Anonymously, we showcase the story of a Doctor who worked during 9/11. Her husband, a banker in the financial district, who worked blocks away from the South Tower.

From the patient lounge on the AIDS/Tuberculosis ward of Columbia Presbyterian Hospital, the prison guard who was there to guard my incarcerated patient announced, somewhat casually, “Hey, one of the twin towers is on fire.” We all looked up, puzzled. One of my co-interns asked “which one?”, but could only remember that the one his mother worked in had the antenna. We went to the lounge to look at the TV, and there was the one with the antenna, a thick, concentrated stream of smoke streaming from a big hole about 3/4 up. He went to the nurses’ station to call his mom.

Patients, family, nurses, and doctors were now all standing in front of the television in the lounge, watching the plume of smoke. Some people went to the window, which, being at the top of a large hospital at the top of Manhattan, looks all the way downtown, past Central Park, the Chrysler Building, and the Empire State Building all the way to Wall Street and the Trade Center. In the mornings, after about an hour of work, I can see the sun rise and glint pink off the Twin Towers, and think, Mike’s down there. Tuesday was a clear day, and we had a great view.

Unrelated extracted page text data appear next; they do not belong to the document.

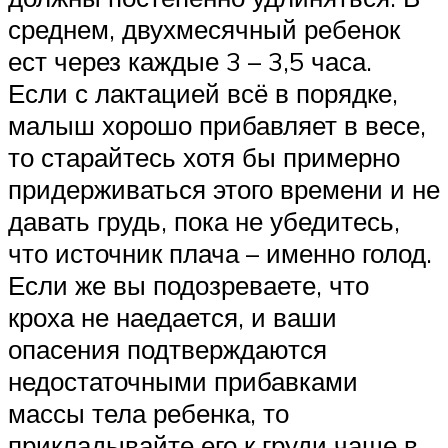
среднем, двухмесячный ребенок
ест через каждые 3 – 3,5 часа.
Если с лактацией всё в порядке,
малыш хорошо прибавляет в весе,
то старайтесь хотя бы примерно
придерживаться этого времени и не
давать грудь, пока не убедитесь,
что источник плача – именно голод.
Если же вы подозреваете, что
кроха не наедается, и ваши
опасения подтверждаются
недостаточными прибавками
массы тела ребенка, то
прикладывайте его к груди чаще в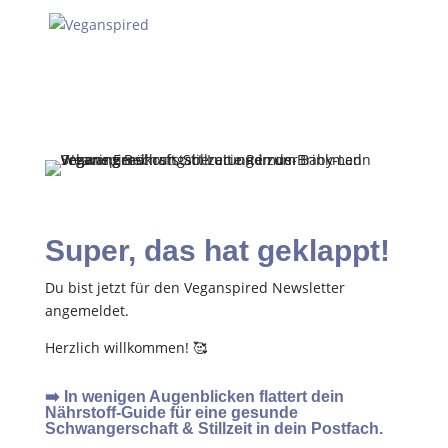
Super, das hat geklappt!
Du bist jetzt für den Veganspired Newsletter
angemeldet.
Herzlich willkommen! 🥰
➡️
In wenigen Augenblicken flattert dein
Nährstoff-Guide für eine gesunde
Schwangerschaft & Stillzeit in dein Postfach.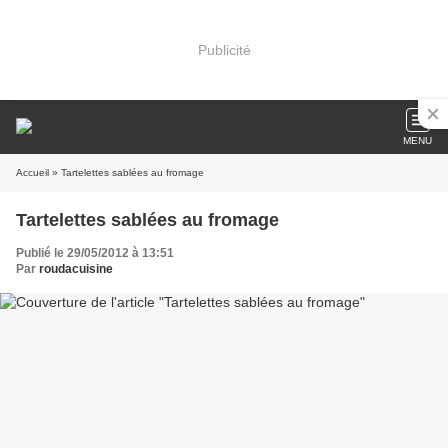
Publicité
MENU
Accueil
» Tartelettes sablées au fromage
Tartelettes sablées au fromage
Publié le 29/05/2012 à 13:51
Par
roudacuisine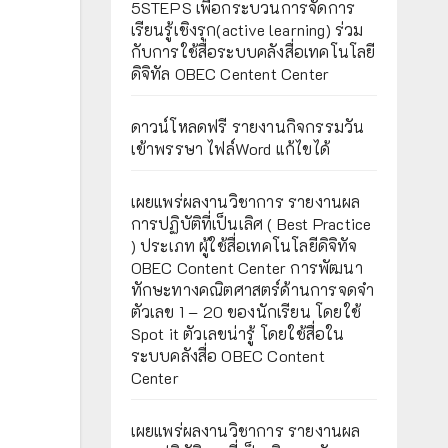
5STEPS เพื่อกระบวนการจัดการ
เรียนรู้เชิงรุก(active learning) ร่วม
กับการใช้สื่อระบบคลังสื่อเทคโนโลยี
ดิจิทัล OBEC Centent Center
ดาวน์โหลดฟรี รายงานกิจกรรมวัน
เข้าพรรษา ไฟล์Word แก้ไขได้
เผยแพร่ผลงานวิชาการ รายงานผล
การปฏิบัติที่เป็นเลิศ ( Best Practice
) ประเภท ผู้ใช้สื่อเทคโนโลยีดิจิทัจ
OBEC Content Center การพัฒนา
ทักษะทางคณิตศาสตร์ด้านการจดจำ
ตัวเลข 1 – 20 ของนักเรียน โดยใช้
Spot it ตัวเลขน่ารู้ โดยใช้สื่อใน
ระบบคลังสื่อ OBEC Content
Center
เผยแพร่ผลงานวิชาการ รายงานผล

I called Mike, who works on Wall Street, about ten blocks from the towers. He picks up the phone immediately and says “We’re OK.” News is starting to come in. It’s not a fire, it’s a bomb. Some people think it was a small plane that hit the tower. An accident? Someone else asks. No one really knows. Downtown, no one knows either. Mike is trying to email his clients, who work on the 85th floor of the burning building. I tell him I love him and we hang up.

I try to go back to my regular morning business. I find my med student. This morning I’m going to teach him how to put in iv’s. I get the stuff together, and we start to set one up, using the bottom of a tissue box as our first iv-needing victim. Then there’s a collective gasp from the lounge. A plane just hit the second tower. More people rush to the window. We run to the television or the window where you can see both towers, smoke pouring from the top of them like blown-out birthday candles. My friend O—, whose mother works in the tower with the antenna, looks pale. An announcement comes over the speakers calling all of the heads of department of the hospital to an emergency meeting. My resident shows up, who hasn’t heard any of it. I explain that it looks like two planes crashed into the World Trade Center. “By mistake?” he says. “I don’t think it’s an accident,” I say.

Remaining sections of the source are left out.